The Reserve Bank of India (RBI) has announced further measures, including extending the time for realisation and repatriation of proceeds for exports made up to or on July 31, 2020 to 15 months from the date of export against nine months earlier, while upping the temporary accommodation it provides to States and Union Territories to deal with the COVID-19 pandemic. The central bank also said it is not activating the countercyclical capital buffer for banks.

Referring to the extension in time for realisation and repatriation of proceeds for exports made up to or on July 31, 2020, the RBI said this measure will enable exporters to realise their receipts, especially from COVID-19 affected countries, within the extended period and also provide greater flexibility to them to negotiate future export contracts with buyers abroad.

Currently, the value of the goods or software exports made by the exporters is required to be realised fully and repatriated to the country within nine months of the date of export.

The RBI has decided to increase the WMA (Ways and Means Advances) limit by 30 per cent from the existing limit for all States/UTs to enable them to tide over the situation arising from the outbreak of the COVID-19 pandemic. The revised limits will come into force with effect from April 1, 2020 and will be valid till September 30, 2020.

The central bank provides financial accommodation to the States/UTs to tide over temporary mismatches in the cash flow of their receipts and payments as WMA. This is intended to provide a cushion to them to carry on essential activities and normal financial operations.

No CCyB activiation

Based on the review and empirical analysis of countercyclical capital buffer (CCyB) indicators for Banks, the RBI decided that it is not necessary to activate CCyB for a period of one year or earlier, as may be necessary.
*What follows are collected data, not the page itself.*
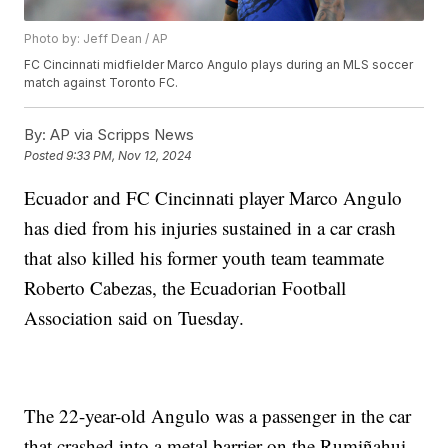
Photo by: Jeff Dean / AP
FC Cincinnati midfielder Marco Angulo plays during an MLS soccer
match against Toronto FC.
By:
AP via Scripps News
Posted
9:33 PM, Nov 12, 2024
Ecuador and FC Cincinnati player Marco Angulo
has died from his injuries sustained in a car crash
that also killed his former youth team teammate
Roberto Cabezas, the Ecuadorian Football
Association said on Tuesday.
The 22-year-old Angulo was a passenger in the car
that crashed into a metal barrier on the Rumiñahui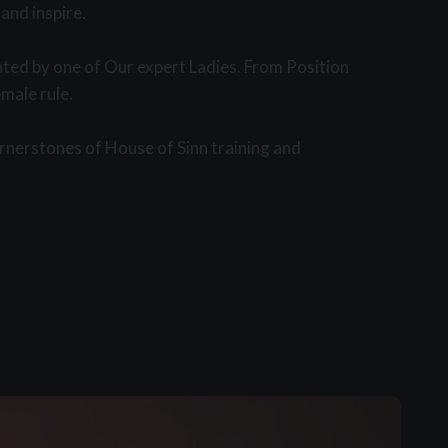
and inspire.
nted by one of Our expert Ladies. From Position
male rule.
rnerstones of House of Sinn training and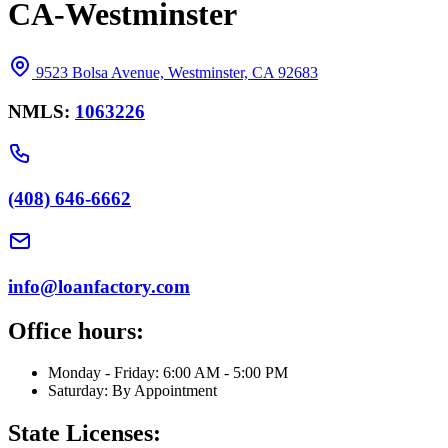
CA-Westminster
9523 Bolsa Avenue, Westminster, CA 92683
NMLS:
1063226
(408) 646-6662
info@loanfactory.com
Office hours:
Monday - Friday: 6:00 AM - 5:00 PM
Saturday: By Appointment
State Licenses: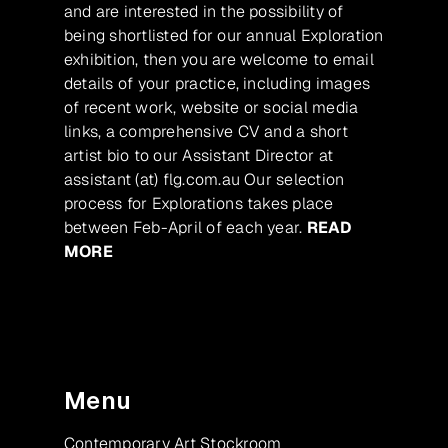
and are interested in the possibility of
being shortlisted for our annual Exploration
exhibition, then you are welcome to email
details of your practice, including images
of recent work, website or social media
links, a comprehensive CV and a short
artist bio to our Assistant Director at
assistant (at) flg.com.au Our selection
process for Explorations takes place
between Feb-April of each year.
READ
MORE
Menu
Contemporary Art Stockroom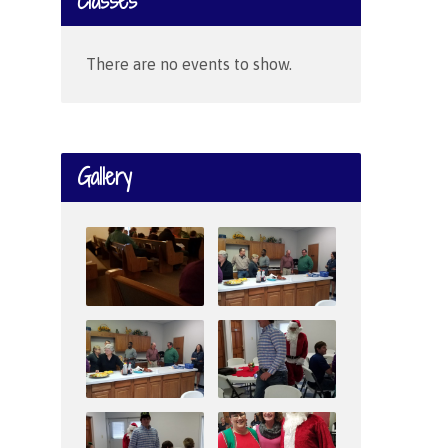
Classes
There are no events to show.
Gallery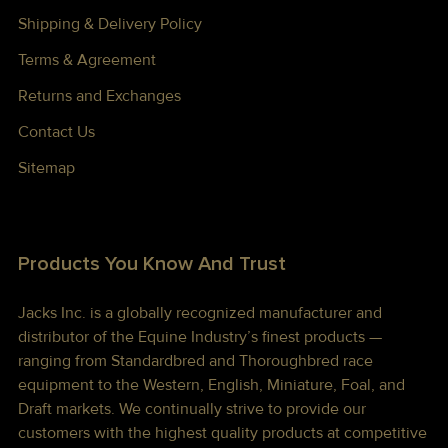
Shipping & Delivery Policy
Terms & Agreement
Returns and Exchanges
Contact Us
Sitemap
Products You Know And Trust
Jacks Inc. is a globally recognized manufacturer and
distributor of the Equine Industry’s finest products —
ranging from Standardbred and Thoroughbred race
equipment to the Western, English, Miniature, Foal, and
Draft markets. We continually strive to provide our
customers with the highest quality products at competitive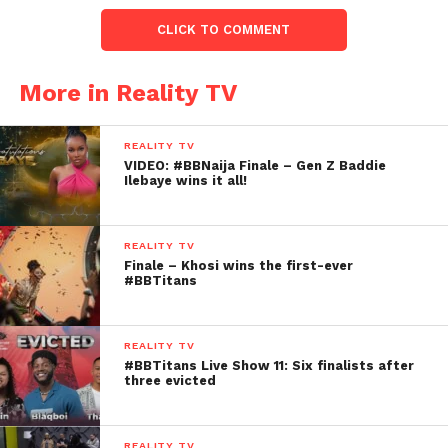
CLICK TO COMMENT
More in Reality TV
REALITY TV
VIDEO: #BBNaija Finale – Gen Z Baddie
Ilebaye wins it all!
REALITY TV
Finale – Khosi wins the first-ever
#BBTitans
REALITY TV
#BBTitans Live Show 11: Six finalists after
three evicted
REALITY TV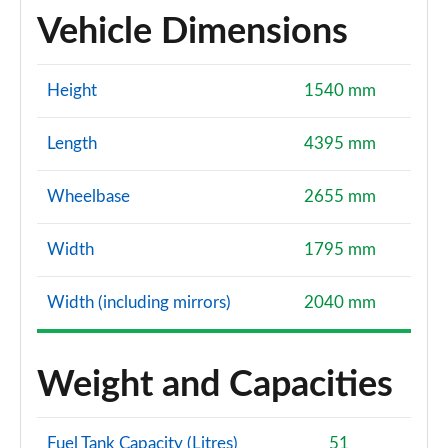
Vehicle Dimensions
Height
1540 mm
Length
4395 mm
Wheelbase
2655 mm
Width
1795 mm
Width (including mirrors)
2040 mm
Weight and Capacities
Fuel Tank Capacity (Litres)
51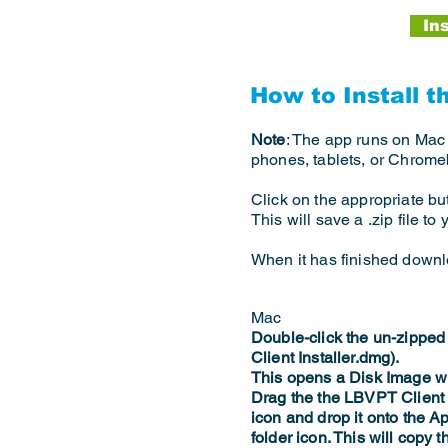
In
How to Install t
Note
: The app runs on Mac
phones, tablets, or Chrom
Click on the appropriate bu
This will save a .zip file t
When it has finished downloa
Mac
Double-click the un-zipped
Client Installer.dmg).
This opens a Disk Image w
Drag the the LBVPT Clien
icon and drop it onto the A
folder icon. This will copy t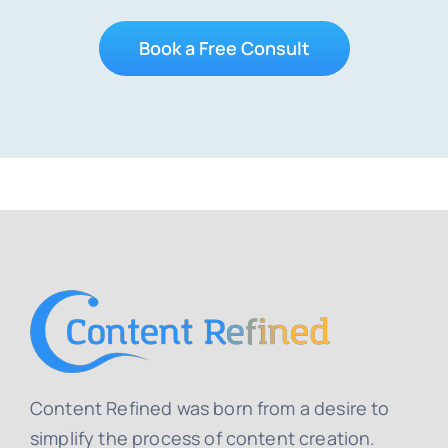
Book a Free Consult
Content Refined was born from a desire to
simplify the process of content creation.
The aim of the CCyB regime is two-fold. Firstly, it requires banks to build up a buffer of capital in good times, which may be used to maintain flow of credit to the real sector in difficult times. Secondly, it achieves the broader macro-prudential goal of restricting the banking sector from indiscriminate lending in the periods of excess credit growth that have often been associated with the building up of system-wide risk.

The CCyB framework envisages the credit-to-GDP gap as the main indicator, which is used in conjunction with other supplementary indicators. This framework was put in place by the Reserve Bank in February 2015, whereby it was advised that the CCyB would be activated as and when the circumstances warranted, and that the decision would normally be pre-announced.